== Segment start ==

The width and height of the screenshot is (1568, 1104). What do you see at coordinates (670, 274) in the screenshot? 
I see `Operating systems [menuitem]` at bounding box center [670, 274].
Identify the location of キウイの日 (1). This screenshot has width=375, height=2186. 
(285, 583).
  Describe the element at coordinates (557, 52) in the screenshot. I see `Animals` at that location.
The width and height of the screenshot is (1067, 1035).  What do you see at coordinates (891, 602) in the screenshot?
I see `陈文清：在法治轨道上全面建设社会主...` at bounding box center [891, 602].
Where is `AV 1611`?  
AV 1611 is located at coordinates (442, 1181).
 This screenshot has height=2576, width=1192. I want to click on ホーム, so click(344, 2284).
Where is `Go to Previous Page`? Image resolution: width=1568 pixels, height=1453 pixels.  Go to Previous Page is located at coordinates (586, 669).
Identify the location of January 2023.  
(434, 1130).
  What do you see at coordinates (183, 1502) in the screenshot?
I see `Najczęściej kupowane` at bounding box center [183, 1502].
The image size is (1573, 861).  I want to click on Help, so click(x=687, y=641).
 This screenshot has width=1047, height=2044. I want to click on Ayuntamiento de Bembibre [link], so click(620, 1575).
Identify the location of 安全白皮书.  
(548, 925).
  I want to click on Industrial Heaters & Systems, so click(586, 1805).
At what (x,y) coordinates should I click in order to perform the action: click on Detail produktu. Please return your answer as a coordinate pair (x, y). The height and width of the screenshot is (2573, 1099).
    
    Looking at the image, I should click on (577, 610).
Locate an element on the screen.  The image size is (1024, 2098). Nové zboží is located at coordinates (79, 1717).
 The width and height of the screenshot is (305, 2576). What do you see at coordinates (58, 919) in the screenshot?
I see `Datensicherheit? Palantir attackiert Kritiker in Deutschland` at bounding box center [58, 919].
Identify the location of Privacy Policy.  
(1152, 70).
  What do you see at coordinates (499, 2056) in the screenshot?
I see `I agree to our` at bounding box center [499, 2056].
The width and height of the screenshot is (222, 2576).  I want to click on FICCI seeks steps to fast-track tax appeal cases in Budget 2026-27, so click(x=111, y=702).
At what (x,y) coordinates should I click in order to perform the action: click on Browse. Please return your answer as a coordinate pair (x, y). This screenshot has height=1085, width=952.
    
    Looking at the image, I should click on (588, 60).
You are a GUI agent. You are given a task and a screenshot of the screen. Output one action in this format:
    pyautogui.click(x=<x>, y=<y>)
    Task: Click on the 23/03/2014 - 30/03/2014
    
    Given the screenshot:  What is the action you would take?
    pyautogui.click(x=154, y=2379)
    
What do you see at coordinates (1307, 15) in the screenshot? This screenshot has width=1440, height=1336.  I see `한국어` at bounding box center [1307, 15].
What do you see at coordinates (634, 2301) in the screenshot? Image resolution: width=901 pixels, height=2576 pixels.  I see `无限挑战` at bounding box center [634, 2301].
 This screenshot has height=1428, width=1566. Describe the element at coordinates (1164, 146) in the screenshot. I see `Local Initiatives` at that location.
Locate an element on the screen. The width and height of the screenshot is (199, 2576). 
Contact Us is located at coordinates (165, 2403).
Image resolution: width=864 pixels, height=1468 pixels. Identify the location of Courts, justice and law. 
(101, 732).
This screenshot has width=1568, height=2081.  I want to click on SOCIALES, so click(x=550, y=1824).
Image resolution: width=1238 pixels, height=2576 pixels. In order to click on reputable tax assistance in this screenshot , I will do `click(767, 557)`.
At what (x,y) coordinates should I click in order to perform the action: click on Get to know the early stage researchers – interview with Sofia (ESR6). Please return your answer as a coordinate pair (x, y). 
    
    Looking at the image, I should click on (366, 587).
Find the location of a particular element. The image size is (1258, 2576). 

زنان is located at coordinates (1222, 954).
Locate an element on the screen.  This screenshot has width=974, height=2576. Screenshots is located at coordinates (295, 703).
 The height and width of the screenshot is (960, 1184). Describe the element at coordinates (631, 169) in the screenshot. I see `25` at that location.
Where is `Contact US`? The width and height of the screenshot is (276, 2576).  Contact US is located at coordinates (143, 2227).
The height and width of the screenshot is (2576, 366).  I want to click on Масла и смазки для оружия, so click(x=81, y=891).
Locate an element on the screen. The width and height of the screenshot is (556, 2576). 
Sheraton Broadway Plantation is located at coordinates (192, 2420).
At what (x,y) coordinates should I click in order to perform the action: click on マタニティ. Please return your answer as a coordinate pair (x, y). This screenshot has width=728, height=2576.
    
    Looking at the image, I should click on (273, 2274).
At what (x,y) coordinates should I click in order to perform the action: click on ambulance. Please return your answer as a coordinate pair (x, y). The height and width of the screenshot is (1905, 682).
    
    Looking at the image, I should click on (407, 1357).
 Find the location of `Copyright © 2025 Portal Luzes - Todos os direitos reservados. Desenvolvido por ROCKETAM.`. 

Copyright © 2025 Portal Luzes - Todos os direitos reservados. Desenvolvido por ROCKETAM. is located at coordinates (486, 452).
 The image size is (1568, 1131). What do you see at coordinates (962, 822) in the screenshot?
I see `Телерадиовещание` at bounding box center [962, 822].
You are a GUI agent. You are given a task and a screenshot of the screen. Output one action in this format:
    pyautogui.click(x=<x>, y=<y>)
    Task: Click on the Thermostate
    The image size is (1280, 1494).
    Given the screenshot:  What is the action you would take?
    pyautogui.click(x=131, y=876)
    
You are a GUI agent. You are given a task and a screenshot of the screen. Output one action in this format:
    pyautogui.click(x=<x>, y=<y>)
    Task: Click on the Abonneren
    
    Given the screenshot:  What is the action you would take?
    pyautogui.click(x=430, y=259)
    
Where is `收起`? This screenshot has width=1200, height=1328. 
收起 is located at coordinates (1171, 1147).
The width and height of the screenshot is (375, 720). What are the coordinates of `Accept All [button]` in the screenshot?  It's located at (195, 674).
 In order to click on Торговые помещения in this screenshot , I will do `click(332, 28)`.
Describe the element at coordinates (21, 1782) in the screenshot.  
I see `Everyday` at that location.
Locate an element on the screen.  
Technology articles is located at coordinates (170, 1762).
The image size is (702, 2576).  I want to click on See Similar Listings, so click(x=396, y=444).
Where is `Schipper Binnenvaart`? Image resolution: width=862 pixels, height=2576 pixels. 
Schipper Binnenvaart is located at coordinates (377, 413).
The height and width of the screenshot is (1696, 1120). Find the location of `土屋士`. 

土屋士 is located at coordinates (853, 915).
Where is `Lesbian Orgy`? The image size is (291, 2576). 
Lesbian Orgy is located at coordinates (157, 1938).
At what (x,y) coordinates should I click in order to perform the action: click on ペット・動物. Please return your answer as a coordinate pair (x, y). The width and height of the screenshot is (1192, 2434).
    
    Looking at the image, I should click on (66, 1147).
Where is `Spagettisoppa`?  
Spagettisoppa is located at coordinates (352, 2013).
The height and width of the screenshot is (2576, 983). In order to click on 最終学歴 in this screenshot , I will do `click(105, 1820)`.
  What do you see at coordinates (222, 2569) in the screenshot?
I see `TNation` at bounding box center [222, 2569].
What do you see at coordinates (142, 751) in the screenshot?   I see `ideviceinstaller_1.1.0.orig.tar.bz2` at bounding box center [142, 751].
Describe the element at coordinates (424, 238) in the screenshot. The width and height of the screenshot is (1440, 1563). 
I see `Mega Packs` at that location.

== Segment end ==

*ABOUT THIS TASK*. When you reach this point, go back and write out each record above exactly.

*RESPONSE AREA*.
The width and height of the screenshot is (1568, 1104). What do you see at coordinates (670, 274) in the screenshot? 
I see `Operating systems [menuitem]` at bounding box center [670, 274].
Identify the location of キウイの日 (1). This screenshot has width=375, height=2186. 
(285, 583).
  Describe the element at coordinates (557, 52) in the screenshot. I see `Animals` at that location.
The width and height of the screenshot is (1067, 1035).  What do you see at coordinates (891, 602) in the screenshot?
I see `陈文清：在法治轨道上全面建设社会主...` at bounding box center [891, 602].
Where is `AV 1611`?  
AV 1611 is located at coordinates (442, 1181).
 This screenshot has height=2576, width=1192. I want to click on ホーム, so click(344, 2284).
Where is `Go to Previous Page`? Image resolution: width=1568 pixels, height=1453 pixels.  Go to Previous Page is located at coordinates (586, 669).
Identify the location of January 2023.  
(434, 1130).
  What do you see at coordinates (183, 1502) in the screenshot?
I see `Najczęściej kupowane` at bounding box center [183, 1502].
The image size is (1573, 861).  I want to click on Help, so click(x=687, y=641).
 This screenshot has width=1047, height=2044. I want to click on Ayuntamiento de Bembibre [link], so click(620, 1575).
Identify the location of 安全白皮书.  
(548, 925).
  I want to click on Industrial Heaters & Systems, so click(586, 1805).
At what (x,y) coordinates should I click in order to perform the action: click on Detail produktu. Please return your answer as a coordinate pair (x, y). The height and width of the screenshot is (2573, 1099).
    
    Looking at the image, I should click on (577, 610).
Locate an element on the screen.  The image size is (1024, 2098). Nové zboží is located at coordinates (79, 1717).
 The width and height of the screenshot is (305, 2576). What do you see at coordinates (58, 919) in the screenshot?
I see `Datensicherheit? Palantir attackiert Kritiker in Deutschland` at bounding box center [58, 919].
Identify the location of Privacy Policy.  
(1152, 70).
  What do you see at coordinates (499, 2056) in the screenshot?
I see `I agree to our` at bounding box center [499, 2056].
The width and height of the screenshot is (222, 2576).  I want to click on FICCI seeks steps to fast-track tax appeal cases in Budget 2026-27, so click(x=111, y=702).
At what (x,y) coordinates should I click in order to perform the action: click on Browse. Please return your answer as a coordinate pair (x, y). This screenshot has height=1085, width=952.
    
    Looking at the image, I should click on (588, 60).
You are a GUI agent. You are given a task and a screenshot of the screen. Output one action in this format:
    pyautogui.click(x=<x>, y=<y>)
    Task: Click on the 23/03/2014 - 30/03/2014
    
    Given the screenshot:  What is the action you would take?
    pyautogui.click(x=154, y=2379)
    
What do you see at coordinates (1307, 15) in the screenshot? This screenshot has width=1440, height=1336.  I see `한국어` at bounding box center [1307, 15].
What do you see at coordinates (634, 2301) in the screenshot? Image resolution: width=901 pixels, height=2576 pixels.  I see `无限挑战` at bounding box center [634, 2301].
 This screenshot has height=1428, width=1566. Describe the element at coordinates (1164, 146) in the screenshot. I see `Local Initiatives` at that location.
Locate an element on the screen. The width and height of the screenshot is (199, 2576). 
Contact Us is located at coordinates (165, 2403).
Image resolution: width=864 pixels, height=1468 pixels. Identify the location of Courts, justice and law. 
(101, 732).
This screenshot has width=1568, height=2081.  I want to click on SOCIALES, so click(x=550, y=1824).
Image resolution: width=1238 pixels, height=2576 pixels. In order to click on reputable tax assistance in this screenshot , I will do `click(767, 557)`.
At what (x,y) coordinates should I click in order to perform the action: click on Get to know the early stage researchers – interview with Sofia (ESR6). Please return your answer as a coordinate pair (x, y). 
    
    Looking at the image, I should click on (366, 587).
Find the location of a particular element. The image size is (1258, 2576). 

زنان is located at coordinates (1222, 954).
Locate an element on the screen.  This screenshot has width=974, height=2576. Screenshots is located at coordinates (295, 703).
 The height and width of the screenshot is (960, 1184). Describe the element at coordinates (631, 169) in the screenshot. I see `25` at that location.
Where is `Contact US`? The width and height of the screenshot is (276, 2576).  Contact US is located at coordinates (143, 2227).
The height and width of the screenshot is (2576, 366).  I want to click on Масла и смазки для оружия, so click(x=81, y=891).
Locate an element on the screen. The width and height of the screenshot is (556, 2576). 
Sheraton Broadway Plantation is located at coordinates (192, 2420).
At what (x,y) coordinates should I click in order to perform the action: click on マタニティ. Please return your answer as a coordinate pair (x, y). This screenshot has width=728, height=2576.
    
    Looking at the image, I should click on (273, 2274).
At what (x,y) coordinates should I click in order to perform the action: click on ambulance. Please return your answer as a coordinate pair (x, y). The height and width of the screenshot is (1905, 682).
    
    Looking at the image, I should click on (407, 1357).
 Find the location of `Copyright © 2025 Portal Luzes - Todos os direitos reservados. Desenvolvido por ROCKETAM.`. 

Copyright © 2025 Portal Luzes - Todos os direitos reservados. Desenvolvido por ROCKETAM. is located at coordinates (486, 452).
 The image size is (1568, 1131). What do you see at coordinates (962, 822) in the screenshot?
I see `Телерадиовещание` at bounding box center [962, 822].
You are a GUI agent. You are given a task and a screenshot of the screen. Output one action in this format:
    pyautogui.click(x=<x>, y=<y>)
    Task: Click on the Thermostate
    The image size is (1280, 1494).
    Given the screenshot:  What is the action you would take?
    pyautogui.click(x=131, y=876)
    
You are a GUI agent. You are given a task and a screenshot of the screen. Output one action in this format:
    pyautogui.click(x=<x>, y=<y>)
    Task: Click on the Abonneren
    
    Given the screenshot:  What is the action you would take?
    pyautogui.click(x=430, y=259)
    
Where is `收起`? This screenshot has width=1200, height=1328. 
收起 is located at coordinates (1171, 1147).
The width and height of the screenshot is (375, 720). What are the coordinates of `Accept All [button]` in the screenshot?  It's located at (195, 674).
 In order to click on Торговые помещения in this screenshot , I will do `click(332, 28)`.
Describe the element at coordinates (21, 1782) in the screenshot.  
I see `Everyday` at that location.
Locate an element on the screen.  
Technology articles is located at coordinates (170, 1762).
The image size is (702, 2576).  I want to click on See Similar Listings, so click(x=396, y=444).
Where is `Schipper Binnenvaart`? Image resolution: width=862 pixels, height=2576 pixels. 
Schipper Binnenvaart is located at coordinates (377, 413).
The height and width of the screenshot is (1696, 1120). Find the location of `土屋士`. 

土屋士 is located at coordinates (853, 915).
Where is `Lesbian Orgy`? The image size is (291, 2576). 
Lesbian Orgy is located at coordinates (157, 1938).
At what (x,y) coordinates should I click in order to perform the action: click on ペット・動物. Please return your answer as a coordinate pair (x, y). The width and height of the screenshot is (1192, 2434).
    
    Looking at the image, I should click on (66, 1147).
Where is `Spagettisoppa`?  
Spagettisoppa is located at coordinates (352, 2013).
The height and width of the screenshot is (2576, 983). In order to click on 最終学歴 in this screenshot , I will do `click(105, 1820)`.
  What do you see at coordinates (222, 2569) in the screenshot?
I see `TNation` at bounding box center [222, 2569].
What do you see at coordinates (142, 751) in the screenshot?   I see `ideviceinstaller_1.1.0.orig.tar.bz2` at bounding box center [142, 751].
Describe the element at coordinates (424, 238) in the screenshot. The width and height of the screenshot is (1440, 1563). 
I see `Mega Packs` at that location.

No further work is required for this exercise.